The convicted man further put it to the court that given he was suffering from a mental health condition at the time of the commission of the offence, this further lessened its seriousness and his moral culpability.
The Crown put it to the court that whilst the evidence regarding Borg’s mental health was clear, the magistrate had gone on to correctly weigh up the competing factors as to whether to simply dismiss the charge under section 14, including the “overwhelming public interest” involved in prosecuting.
The prosecution further argued that the evidence reveals that despite being aware of his condition, the then officer kept working, although his general duties weren’t affected until this specific incident, and it was “highly unlikely” his mental illness caused this type of offending behaviour.
Considerations on appeal
NSW District Court Judge William Fitzsimmons pointed out that section 14 of the MHCIFP permits a charge to be dismissed conditionally or unconditionally, and in considering whether to make such an order a magistrate needs to consider the stipulations under section 15.
These include the nature of the mental illness, the seriousness of the offence, the suitability of the alternative sentencing options, changes to the defendant since the offence, their criminal record, if there have been any other past mental health orders and whether they’re a threat to anybody.
His Honour further outlined that while it was beyond doubt that Borg was suffering mental health impairment at the time, “it is readily apparent that the appellant was able to lead a relatively normal life, and otherwise was capable of performing duties as an operational police officer”.
However, the judge found that the offences, especially the first one, was “objectively serious”, regardless of any mental illness, and the footage of the incident seen by the court shows Borg “kicking the victim in the face with considerable force” and no sign of hesitation in doing so.
“The fact that the appellant did so whilst performing duties as a police officer, and was directed toward a vulnerable Indigenous teenager, further increases its objective seriousness,” the NSW District Court judge found.
“The second assault, whilst less violent, still involved a significant degree of animosity towards the victim.”
And whilst past authorities have shown that “deterrence, retribution and denunciation” are aspects to sentencing that are lessened due to mental illness, they’re not principles that are totally eradicated by this state of mind.
Judge Fitzsimmons further noted that following the incident, Borg has undergone further treatment for his mental illness, he’s resigned the NSW Police Force as a result of what happened, and it was found the ex-police officer was unlikely to reoffend now that he has left law enforcement.
“The offence was committed by a police officer in the execution of his duty of arresting and detaining an offender,” he continued. “As the Crown correctly observed, both offences were examples of police brutality against an Indigenous child in custody.
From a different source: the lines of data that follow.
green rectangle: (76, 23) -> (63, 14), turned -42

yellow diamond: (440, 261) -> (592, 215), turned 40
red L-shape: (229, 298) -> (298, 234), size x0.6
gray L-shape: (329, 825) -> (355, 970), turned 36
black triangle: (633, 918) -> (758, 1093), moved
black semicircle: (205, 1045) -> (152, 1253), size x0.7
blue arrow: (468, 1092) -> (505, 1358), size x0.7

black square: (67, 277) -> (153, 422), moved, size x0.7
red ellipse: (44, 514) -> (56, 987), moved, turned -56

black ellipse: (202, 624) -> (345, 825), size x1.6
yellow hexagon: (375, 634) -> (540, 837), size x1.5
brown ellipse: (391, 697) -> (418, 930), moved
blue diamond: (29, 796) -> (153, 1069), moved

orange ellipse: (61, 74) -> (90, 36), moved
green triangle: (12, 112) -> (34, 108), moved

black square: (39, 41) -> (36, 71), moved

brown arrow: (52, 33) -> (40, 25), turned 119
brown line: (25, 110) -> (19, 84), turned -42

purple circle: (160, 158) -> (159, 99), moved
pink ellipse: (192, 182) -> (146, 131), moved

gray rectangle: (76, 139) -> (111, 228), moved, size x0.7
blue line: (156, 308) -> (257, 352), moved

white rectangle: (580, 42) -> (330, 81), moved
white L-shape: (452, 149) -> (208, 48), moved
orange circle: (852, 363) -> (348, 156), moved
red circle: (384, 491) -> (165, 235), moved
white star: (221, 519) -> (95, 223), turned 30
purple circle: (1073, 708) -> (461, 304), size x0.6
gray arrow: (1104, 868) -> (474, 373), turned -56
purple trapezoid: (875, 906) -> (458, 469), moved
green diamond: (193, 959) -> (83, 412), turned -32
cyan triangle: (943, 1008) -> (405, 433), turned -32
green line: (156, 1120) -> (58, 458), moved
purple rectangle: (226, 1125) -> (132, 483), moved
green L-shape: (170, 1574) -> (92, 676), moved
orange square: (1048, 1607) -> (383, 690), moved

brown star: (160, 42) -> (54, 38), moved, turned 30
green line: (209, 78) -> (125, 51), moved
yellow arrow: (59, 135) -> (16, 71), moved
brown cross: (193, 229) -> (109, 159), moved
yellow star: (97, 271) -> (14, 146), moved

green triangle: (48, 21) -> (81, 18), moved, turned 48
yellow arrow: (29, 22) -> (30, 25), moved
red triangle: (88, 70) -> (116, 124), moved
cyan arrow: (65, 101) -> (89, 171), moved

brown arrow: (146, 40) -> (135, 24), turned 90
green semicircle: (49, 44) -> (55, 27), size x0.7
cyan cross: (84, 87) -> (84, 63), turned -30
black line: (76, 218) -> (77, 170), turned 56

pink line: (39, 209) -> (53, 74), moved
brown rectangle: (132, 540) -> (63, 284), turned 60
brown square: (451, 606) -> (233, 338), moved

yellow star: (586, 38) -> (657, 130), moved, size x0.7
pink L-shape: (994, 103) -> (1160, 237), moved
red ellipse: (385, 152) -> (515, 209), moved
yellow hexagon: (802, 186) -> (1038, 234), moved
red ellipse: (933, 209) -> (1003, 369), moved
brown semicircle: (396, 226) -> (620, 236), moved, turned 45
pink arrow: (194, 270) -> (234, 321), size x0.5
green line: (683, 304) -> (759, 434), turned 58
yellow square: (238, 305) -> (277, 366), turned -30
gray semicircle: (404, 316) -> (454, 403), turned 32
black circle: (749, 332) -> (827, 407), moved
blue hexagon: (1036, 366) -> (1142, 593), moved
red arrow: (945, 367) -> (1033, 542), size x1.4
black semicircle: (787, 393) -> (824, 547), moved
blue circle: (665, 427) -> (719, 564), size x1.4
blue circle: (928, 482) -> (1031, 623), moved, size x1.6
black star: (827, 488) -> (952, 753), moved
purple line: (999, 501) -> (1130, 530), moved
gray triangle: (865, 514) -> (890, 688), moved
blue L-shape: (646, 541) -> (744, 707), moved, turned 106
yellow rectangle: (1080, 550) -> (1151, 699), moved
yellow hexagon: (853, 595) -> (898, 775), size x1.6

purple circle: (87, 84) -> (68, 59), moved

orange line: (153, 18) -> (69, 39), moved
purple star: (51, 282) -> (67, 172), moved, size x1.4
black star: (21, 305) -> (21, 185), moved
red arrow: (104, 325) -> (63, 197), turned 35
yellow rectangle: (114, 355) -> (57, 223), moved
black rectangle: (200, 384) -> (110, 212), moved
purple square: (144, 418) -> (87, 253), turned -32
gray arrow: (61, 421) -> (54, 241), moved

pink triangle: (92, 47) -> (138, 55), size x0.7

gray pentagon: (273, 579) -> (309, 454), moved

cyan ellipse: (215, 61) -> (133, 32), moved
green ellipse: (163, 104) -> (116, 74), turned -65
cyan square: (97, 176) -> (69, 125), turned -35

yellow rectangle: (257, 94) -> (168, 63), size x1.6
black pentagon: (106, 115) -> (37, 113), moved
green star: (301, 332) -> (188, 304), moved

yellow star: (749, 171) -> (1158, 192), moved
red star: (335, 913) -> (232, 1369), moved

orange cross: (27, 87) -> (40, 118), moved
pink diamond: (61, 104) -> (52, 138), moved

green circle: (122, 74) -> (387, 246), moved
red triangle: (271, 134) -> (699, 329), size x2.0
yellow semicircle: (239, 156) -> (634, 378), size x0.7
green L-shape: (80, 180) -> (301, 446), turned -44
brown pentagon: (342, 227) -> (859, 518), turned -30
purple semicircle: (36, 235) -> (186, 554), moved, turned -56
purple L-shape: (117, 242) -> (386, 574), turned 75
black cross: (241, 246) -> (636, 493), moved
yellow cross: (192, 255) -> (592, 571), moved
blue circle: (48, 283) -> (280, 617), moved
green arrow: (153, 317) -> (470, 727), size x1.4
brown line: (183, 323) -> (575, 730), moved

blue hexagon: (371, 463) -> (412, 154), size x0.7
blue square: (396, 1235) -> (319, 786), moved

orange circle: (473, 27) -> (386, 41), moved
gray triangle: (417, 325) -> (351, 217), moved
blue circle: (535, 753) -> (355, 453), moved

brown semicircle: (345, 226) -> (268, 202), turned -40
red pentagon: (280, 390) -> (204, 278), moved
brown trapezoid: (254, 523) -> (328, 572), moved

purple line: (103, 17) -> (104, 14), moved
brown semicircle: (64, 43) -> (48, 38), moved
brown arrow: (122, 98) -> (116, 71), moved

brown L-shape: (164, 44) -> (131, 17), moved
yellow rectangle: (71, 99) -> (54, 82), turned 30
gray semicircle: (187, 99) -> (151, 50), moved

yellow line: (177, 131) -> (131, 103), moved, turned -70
The significance of this cannot be understated.”
His Honour went on to reject the suggestion that the magistrate had given too much emphasis to the seriousness of the crime and the strong public interest it entailed. And the judge further outlined that the magistrate was not wrong in his consideration of deterrence, denunciation and retribution.
Further, Judge Fitzsimmons rejected the idea that the objective seriousness was lessened by Borg’s state of mind, that the offending behaviour’s link to mental illness reduced its criminality and he stressed that general deterrence was key when determining a correct sentence for this crime.
So, on 8 September, his Honour dismissed the appeal and confirmed that the severity of the sentence, the 10 month ICO, was appropriate, as the crime warranted punishment, and as the time is being served in the community, Borg also has more opportunity to treat his mental illness.